Biz bu tartışmadan sıyrılıp günümüze gelelim. Sanat yaptığını iddia eden ve kendini sanatçı zanneden bir topluluk var ki evlere şenlik. Onlara göre sanat, ne sanat için yapılır, ne de toplum için. Sanat, gerçekten sanatsa eğer, para için yapılır. Ara sıra da çıkarak birkaç afili söz söylemek, toplumun kafasını karıştırmak için yapılır.

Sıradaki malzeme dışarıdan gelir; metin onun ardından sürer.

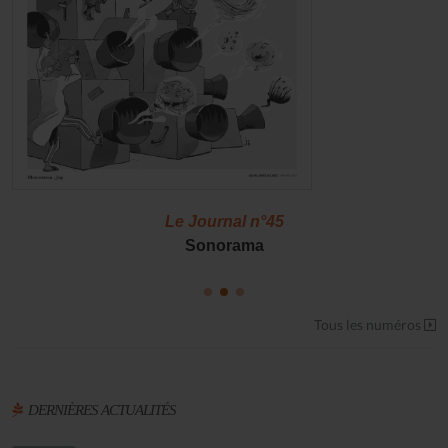
Le Journal n°45
Sonorama
Tous les numéros
DERNIÈRES ACTUALITÉS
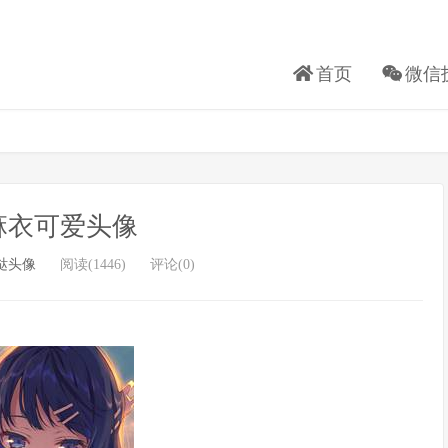
首页
微信
麻衣可爱头像
哒头像
阅读(1446)
评论(0)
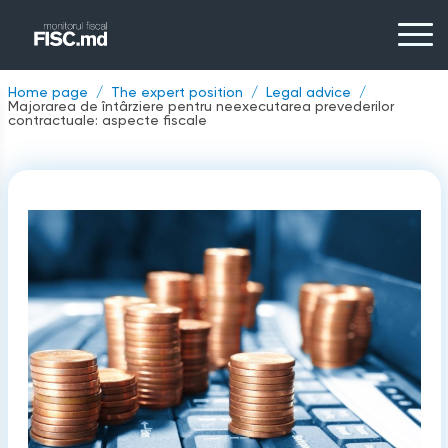
Home page
The expert position
Legal advice
Majorarea de întârziere pentru neexecutarea prevederilor
contractuale: aspecte fiscale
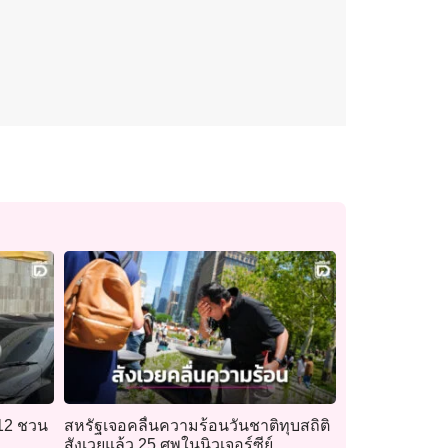
112 ชวน
สหรัฐเจอคลื่นความร้อนวันชาติทุบสถิติ
สังเวยแล้ว 25 ศพในนิวเจอร์ซีย์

Bu sözde sanatçılar bazen ekranlara çıkarak “İnsanları çok seviyorum” maskesinin ardına gizlenirler. Tabi yerseniz! İnsanları çok sevdiğini ileri süren bu sözde sanatçılar, her akşam başka bir gece kulübünde, o çok sevdiğini iddia etikleri insanların hayat tarzına tamamen ters bir yaşantı içinde sabahlarlar. Nasıl olsa(!) insanları çok seviyorum diyerek kandırdıkları o insanların paraları vardır ceplerinde. Kendi kültürünü tanımaktan aciz olan bu sanatçı topluluğunun, insanlar için ürettiği bir değer de yoktur aslında. Tamamen hazcılığa dayalı yaşantılarının, kendilerine verdiği zararın bile farkına varamayacak kadar gözleri kör, kulakları sağırdır.
Bazen bu sanatçıları gezi olaylarında olduğu gibi en önde görürsünüz, bazen de başörtüsü yasağının savunucuları olarak görürsünüz. Çok severler insanları! Kendileri çok matah bir hayat yaşıyorlarmış gibi, bir Cafe de oturan başı örtülü insanlara laf atarlar ve küçümserler, bazen de hakaret dolu sözler ile gözlerinden ateş püskürürler.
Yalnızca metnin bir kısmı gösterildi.